Over the last few weeks, it seems like the information technology press has been full of stories about this company and that company abandoning Windows for the Macintosh platform. In the July 16th issue of the highly-respected IT trade journal, Computerworld, the lead article was Mac Attack! An enterprise PC shop switches to Apple. This article described an automobile processing shop, Auto Warehousing Co., based in Tacoma, Washington, formerly a total Windows shop, that is migrating nearly all of their IT operations to Mac OS X. Their primary database is still on Microsoft SQL Server, so for the time being, employees will have Parallels installed on their systems to access this information. A Java application is being developed to replace the Windows front end to the database, which will eliminate the need to even have Parallels on their laptops and workstations. The database will remain on SQL Server, because unlike many of the desktop applications, “it just works”, according to CIO Dale Franz. Other than SQL Server and the ubiquitous Exchange server for email, all other web and data storage servers have been migrated to Apple Xserve machines.
Computerworld included several sidebars to this story including more tech details, and a very interesting story about what really prompted AWC’s move to Windows. In a nutshell, Microsoft started a program a few years ago to certify bigger customers, ensuring all license agreements were correctly adhered to. Unfortunately, they chose to do this in a very misleading and nasty way, by telling their customers that they were not in compliance and that legal action could be taken against them unless they agreed to be audited by a Microsoft-approved auditing firm to do perform a complete license audit of Microsoft operating systems and applications at their site, in spite of AWC’s CIO Dale Franz being able to prove to a complete certainty that all licences were fully compliant.
Anyhow, that’s just one success story. Noted curmudgeon and Mac-basher John C. Dvorak of
An interesting blog titled Apple’s Stealth Campaign for Business? discusses the inroads Apple is making in the corporate world.
At yesterday’s (this is being written on August 8, 2007) new product announcements, Apple CEO Steve Jobs (as if you didn’t know that) noted that one of the new iMac bundles was a CIO’s dream (or words to that effect).
More and more Macs are showing up on the loading dock at corporations, big and small, and the IT folks are being told, more often than not, to deal with it.

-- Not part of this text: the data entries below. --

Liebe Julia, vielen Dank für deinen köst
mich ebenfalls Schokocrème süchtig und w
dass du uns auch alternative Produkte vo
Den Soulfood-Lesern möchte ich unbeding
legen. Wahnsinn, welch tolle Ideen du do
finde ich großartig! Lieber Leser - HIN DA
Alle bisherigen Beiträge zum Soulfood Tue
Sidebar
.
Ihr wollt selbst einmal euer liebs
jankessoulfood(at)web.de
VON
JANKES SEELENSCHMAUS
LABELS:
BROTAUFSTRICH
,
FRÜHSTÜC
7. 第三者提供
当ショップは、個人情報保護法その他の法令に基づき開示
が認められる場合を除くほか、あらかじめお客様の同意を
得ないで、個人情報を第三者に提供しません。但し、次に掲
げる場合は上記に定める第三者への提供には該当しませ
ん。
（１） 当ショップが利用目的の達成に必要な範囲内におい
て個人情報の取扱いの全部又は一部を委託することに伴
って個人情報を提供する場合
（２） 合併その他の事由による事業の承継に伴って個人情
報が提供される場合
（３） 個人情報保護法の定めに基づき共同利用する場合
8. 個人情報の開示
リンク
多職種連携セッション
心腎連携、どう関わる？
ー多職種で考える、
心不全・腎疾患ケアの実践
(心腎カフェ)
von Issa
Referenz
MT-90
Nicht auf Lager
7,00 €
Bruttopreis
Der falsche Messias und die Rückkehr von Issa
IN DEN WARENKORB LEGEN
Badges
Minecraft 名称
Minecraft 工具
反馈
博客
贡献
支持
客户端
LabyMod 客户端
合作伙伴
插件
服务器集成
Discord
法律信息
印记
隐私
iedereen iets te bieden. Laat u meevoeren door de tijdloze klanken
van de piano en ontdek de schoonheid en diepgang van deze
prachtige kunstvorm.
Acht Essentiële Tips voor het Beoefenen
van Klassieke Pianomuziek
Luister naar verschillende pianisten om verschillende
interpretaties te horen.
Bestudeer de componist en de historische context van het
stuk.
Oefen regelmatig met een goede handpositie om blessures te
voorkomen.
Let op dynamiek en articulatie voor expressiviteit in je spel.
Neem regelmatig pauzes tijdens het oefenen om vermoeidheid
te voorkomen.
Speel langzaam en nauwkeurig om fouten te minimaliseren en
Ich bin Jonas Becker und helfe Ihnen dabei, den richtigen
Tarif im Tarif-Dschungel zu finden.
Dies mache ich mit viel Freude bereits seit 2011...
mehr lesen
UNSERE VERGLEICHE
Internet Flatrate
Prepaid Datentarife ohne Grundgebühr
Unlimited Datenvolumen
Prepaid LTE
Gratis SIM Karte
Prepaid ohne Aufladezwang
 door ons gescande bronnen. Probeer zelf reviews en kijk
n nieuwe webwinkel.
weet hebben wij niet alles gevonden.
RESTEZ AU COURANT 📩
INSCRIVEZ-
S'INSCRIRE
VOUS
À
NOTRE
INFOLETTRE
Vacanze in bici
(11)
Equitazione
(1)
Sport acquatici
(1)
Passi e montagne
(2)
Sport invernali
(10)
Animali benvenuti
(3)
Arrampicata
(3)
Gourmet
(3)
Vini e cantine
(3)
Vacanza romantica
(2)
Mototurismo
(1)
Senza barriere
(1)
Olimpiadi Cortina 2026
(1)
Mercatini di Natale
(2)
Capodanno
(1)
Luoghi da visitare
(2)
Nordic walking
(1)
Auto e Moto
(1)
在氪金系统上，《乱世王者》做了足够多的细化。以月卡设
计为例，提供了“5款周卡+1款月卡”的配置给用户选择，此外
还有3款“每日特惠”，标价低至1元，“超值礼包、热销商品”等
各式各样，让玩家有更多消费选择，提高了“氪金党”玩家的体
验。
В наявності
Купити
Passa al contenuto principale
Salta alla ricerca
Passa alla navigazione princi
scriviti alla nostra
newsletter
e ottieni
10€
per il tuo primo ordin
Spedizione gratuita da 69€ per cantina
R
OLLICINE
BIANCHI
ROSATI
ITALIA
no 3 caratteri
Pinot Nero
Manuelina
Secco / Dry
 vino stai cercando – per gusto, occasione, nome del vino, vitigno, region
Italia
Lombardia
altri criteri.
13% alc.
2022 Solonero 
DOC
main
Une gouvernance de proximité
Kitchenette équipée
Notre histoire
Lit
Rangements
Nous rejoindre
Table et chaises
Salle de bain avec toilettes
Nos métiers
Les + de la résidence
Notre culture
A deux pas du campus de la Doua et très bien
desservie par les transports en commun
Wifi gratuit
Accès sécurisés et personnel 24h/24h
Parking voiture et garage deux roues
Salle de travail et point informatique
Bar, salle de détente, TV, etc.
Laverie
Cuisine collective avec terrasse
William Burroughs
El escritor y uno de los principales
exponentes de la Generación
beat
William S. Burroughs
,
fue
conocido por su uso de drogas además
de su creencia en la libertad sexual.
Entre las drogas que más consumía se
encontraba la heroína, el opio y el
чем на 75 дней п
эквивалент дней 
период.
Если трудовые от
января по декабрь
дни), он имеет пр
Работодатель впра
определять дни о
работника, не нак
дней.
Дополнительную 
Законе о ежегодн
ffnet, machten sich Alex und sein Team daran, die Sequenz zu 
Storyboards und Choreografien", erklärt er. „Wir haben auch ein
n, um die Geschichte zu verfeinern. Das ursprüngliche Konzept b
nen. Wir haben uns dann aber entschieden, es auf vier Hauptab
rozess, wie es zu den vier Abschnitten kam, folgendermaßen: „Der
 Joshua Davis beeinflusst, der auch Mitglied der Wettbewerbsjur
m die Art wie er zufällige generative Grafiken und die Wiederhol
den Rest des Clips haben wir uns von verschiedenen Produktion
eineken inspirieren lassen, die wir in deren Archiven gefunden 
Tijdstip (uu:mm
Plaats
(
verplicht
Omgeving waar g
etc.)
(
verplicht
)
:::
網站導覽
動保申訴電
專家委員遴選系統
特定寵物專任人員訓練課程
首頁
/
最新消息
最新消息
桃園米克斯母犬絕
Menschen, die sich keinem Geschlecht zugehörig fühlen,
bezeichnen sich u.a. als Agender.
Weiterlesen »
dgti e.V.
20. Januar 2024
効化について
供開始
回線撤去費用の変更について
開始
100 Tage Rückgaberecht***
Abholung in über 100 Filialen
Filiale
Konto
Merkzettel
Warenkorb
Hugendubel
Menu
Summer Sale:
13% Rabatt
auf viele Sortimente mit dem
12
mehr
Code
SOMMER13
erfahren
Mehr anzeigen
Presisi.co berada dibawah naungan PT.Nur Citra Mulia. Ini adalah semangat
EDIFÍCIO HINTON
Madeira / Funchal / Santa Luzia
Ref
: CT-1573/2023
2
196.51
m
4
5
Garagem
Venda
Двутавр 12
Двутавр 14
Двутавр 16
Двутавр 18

Creative organizations no longer need to be saddled with bland Dell/HP/Gateway/Compaq/fill-in-the-blank boxes. If there’s a compelling corporate application that’s really needed, install Parallels or VMWare with Windows, or for that matter, Mac Office 2004 with Entourage. If you need to be “managed” by your IT folks on a Windows Active Directory network, there are now tools galore to do the job, such as ADmit Mac from Thursby to join your Mac to an Active Directory network, and DirectControl from Centrify to apply group policies to networked Macs. CIOs and IT managers who in the past stood in the doorway to block entry of any of those “foreign” computers are now being pushed out of the way themselves, or at least are being told to “get with the program.”
So, while the IT staff is blocking iPhones from corporate entry at the back door, Mac desktops and portables are boldly walking through the front door. It’s a great time to be a Mac user.